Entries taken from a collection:
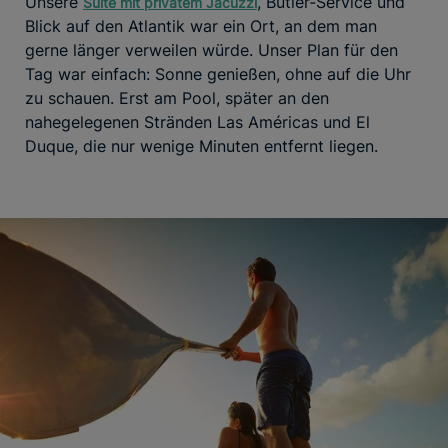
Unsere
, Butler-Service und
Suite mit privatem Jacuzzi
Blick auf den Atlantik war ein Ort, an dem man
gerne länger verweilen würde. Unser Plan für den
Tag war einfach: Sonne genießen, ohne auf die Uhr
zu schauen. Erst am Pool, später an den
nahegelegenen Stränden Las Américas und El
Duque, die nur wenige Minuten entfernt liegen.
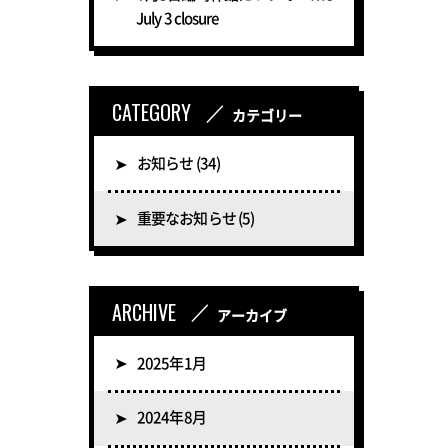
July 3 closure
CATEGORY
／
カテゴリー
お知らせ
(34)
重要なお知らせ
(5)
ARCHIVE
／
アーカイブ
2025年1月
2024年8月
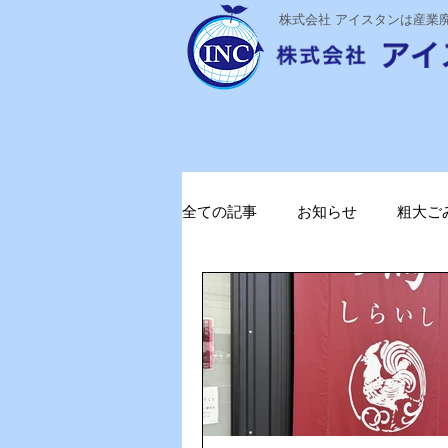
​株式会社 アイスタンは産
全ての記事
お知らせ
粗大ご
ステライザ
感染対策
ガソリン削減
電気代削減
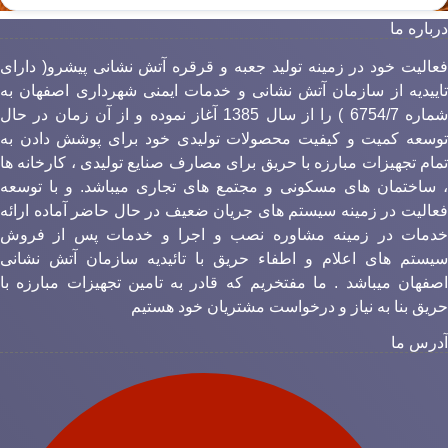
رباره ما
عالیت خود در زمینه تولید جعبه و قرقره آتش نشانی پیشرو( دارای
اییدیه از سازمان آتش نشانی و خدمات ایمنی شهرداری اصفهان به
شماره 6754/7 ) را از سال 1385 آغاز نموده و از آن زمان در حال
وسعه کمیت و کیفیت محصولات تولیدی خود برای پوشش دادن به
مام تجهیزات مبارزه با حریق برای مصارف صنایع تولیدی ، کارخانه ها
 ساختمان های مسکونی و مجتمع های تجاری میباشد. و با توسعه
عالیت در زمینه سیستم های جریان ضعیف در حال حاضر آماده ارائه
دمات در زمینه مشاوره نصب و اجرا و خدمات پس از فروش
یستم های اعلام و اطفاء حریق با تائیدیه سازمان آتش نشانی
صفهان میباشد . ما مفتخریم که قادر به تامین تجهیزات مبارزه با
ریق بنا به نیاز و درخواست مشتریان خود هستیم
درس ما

- Work order: If a line of the data above contains "سازمان", copy it out.

- Output of the exercise:
اییدیه از سازمان آتش نشانی و خدمات ایمنی شهرداری اصفهان به
یستم های اعلام و اطفاء حریق با تائیدیه سازمان آتش نشانی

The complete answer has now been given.